ByHayden Mears, writer at Creators.co

I'll be honest with you: Nothing I could have read, watched, or heard would have properly prepared me for Fast and the Furious 7. Fast paced, action-packed, and absurd beyond all belief, this latest installment in the wildly successful cars-and-cons series packs a punch I didn't see coming. Yes, it's silly. Yes, you'll probably still groan at the painfully bad dialogue and ham-fisted attempts at following its already skeletal plot. But you know what? You'll feel something, and that's something.

Shortly after Owen Shaw's (Luke Evans) face gets acquainted with an airport runway, his older, stronger brother, Deckard (Jason Statham in stunning form) decides to pay Dom Torreto (Vin Diesel) and company a visit. Ruthless, cunning, and frighteningly persistent, Deckard vows to avenge his fallen brother and won't stop until Torreto and his family have paid the ultimate price (I know, I thought the plot was original too).

While Furious 7 sticks closely to this tried-and-true formula, it brilliantly (and unexpectedly) adds another variable to the equation that the other films didn't touch on quite so well: emotion. After Paul Walker's tragic death in November 2013, the filmmakers scrambled to figure out how to give his character, Brian O'Conner, the loving, respectful onscreen send-off he deserved. Thankfully, they put together a moving farewell that not only wraps up O'Conner's story nicely, but adds a layer of depth that just isn't present in any of the other movies.

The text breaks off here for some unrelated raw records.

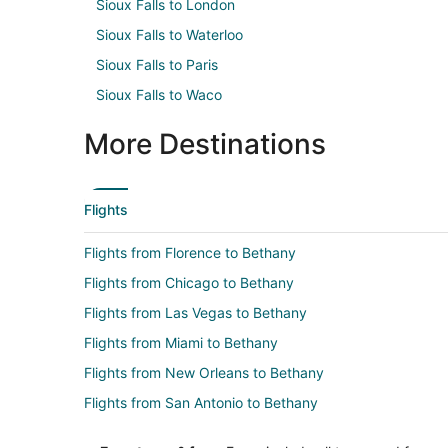
Sioux Falls to London
Sioux Falls to Waterloo
Sioux Falls to Paris
Sioux Falls to Waco
More Destinations
Flights
Flights from Florence to Bethany
Flights from Chicago to Bethany
Flights from Las Vegas to Bethany
Flights from Miami to Bethany
Flights from New Orleans to Bethany
Flights from San Antonio to Bethany
Flights from Kingston to Bethany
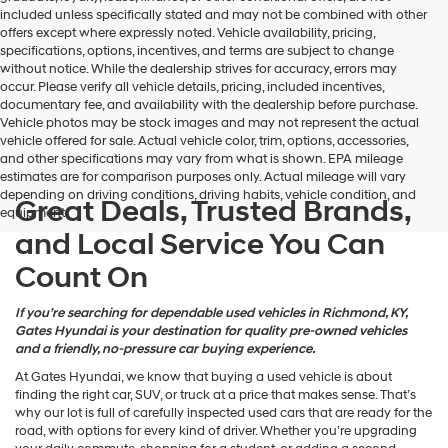
may
included unless specifically stated and may not be combined with other
use
offers except where expressly noted. Vehicle availability, pricing,
the
specifications, options, incentives, and terms are subject to change
number
without notice. While the dealership strives for accuracy, errors may
provided
occur. Please verify all vehicle details, pricing, included incentives,
to
documentary fee, and availability with the dealership before purchase.
make
Vehicle photos may be stock images and may not represent the actual
telemarketing
vehicle offered for sale. Actual vehicle color, trim, options, accessories,
calls
and other specifications may vary from what is shown. EPA mileage
or
estimates are for comparison purposes only. Actual mileage will vary
texts
depending on driving conditions, driving habits, vehicle condition, and
via
Great Deals, Trusted Brands,
equipment.
automated
and Local Service You Can
technology.
Carrier
Count On
charges
may
apply.
If you’re searching for dependable used vehicles in Richmond, KY,
Gates Hyundai is your destination for quality pre-owned vehicles
and a friendly, no-pressure car buying experience.
At Gates Hyundai, we know that buying a used vehicle is about
finding the right car, SUV, or truck at a price that makes sense. That’s
why our lot is full of carefully inspected used cars that are ready for the
road, with options for every kind of driver. Whether you’re upgrading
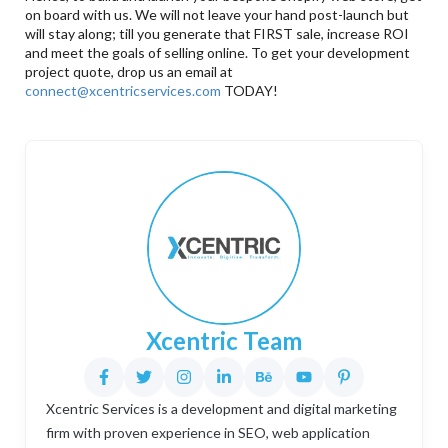
on board with us. We will not leave your hand post-launch but
will stay along; till you generate that FIRST sale, increase ROI
and meet the goals of selling online. To get your development
project quote, drop us an email at
connect@xcentricservices.com
TODAY!
Xcentric Team
Xcentric Services is a development and digital marketing
firm with proven experience in SEO, web application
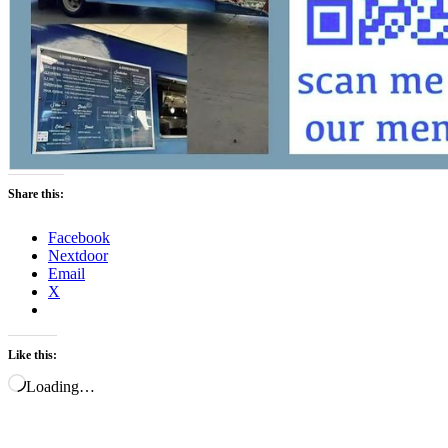
Share this:
Facebook
Nextdoor
Email
X
Like this:
Loading…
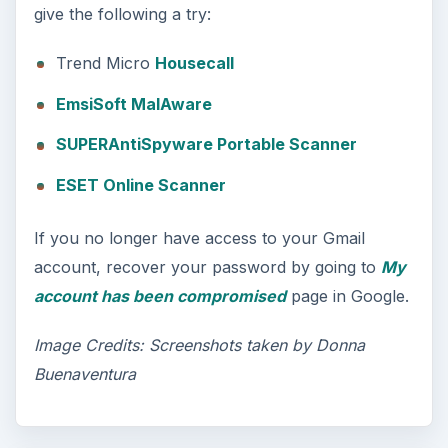
give the following a try:
Trend Micro
Housecall
EmsiSoft MalAware
SUPERAntiSpyware Portable Scanner
ESET Online Scanner
If you no longer have access to your Gmail
account, recover your password by going to
My
account has been compromised
page in Google.
Image Credits: Screenshots taken by Donna
Buenaventura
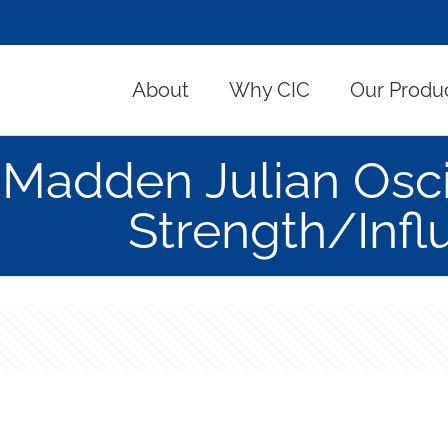
About
Why CIC
Our Produ
Madden Julian Osci
Strength/Infl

The cast returns to do what they're supposed to do: look cool, kick some serious ass, and deliver dialogue that was probably written by a nine-year-old. Tyrese Gibson's Roman and Dwayne Johnson's Hobbs provide most of the film's humor, while Michelle Rodriguez's Letty and Vin Diesel's Toretto carry most of the emotional weight. Paul Walker's Brian O'Conner breaks some necks and cashes some checks, but his role in the movies has always been far more than a physical one. He's a father who wears his reluctance to leave Dom's team like a bright red scarf while still happily tackling the pressures and demands of fatherhood. Franchise newcomers Djimon Hounsou and Jason Statham hop onboard as the film's outrageous villains, expertly mixing class and camp as they shoot, kick, punch, and blast their way to their desired goals.

Over the years, the Fast and the Furious movies have supplied adrenaline junkies with the high-octane, high stakes action they so desperately crave, each successive installment increasing the dosage of death, destruction, and absurdity to ensure that their loyal customers keep coming back for more. When you boil it all down, though, the franchise's formula is no mystery. The equation goes something like this: hot women + action + absurdity=a damn good time. They taught you guys that in school too, right? No? It looks like my eighth grade remedial math teacher has some serious explaining to do, then.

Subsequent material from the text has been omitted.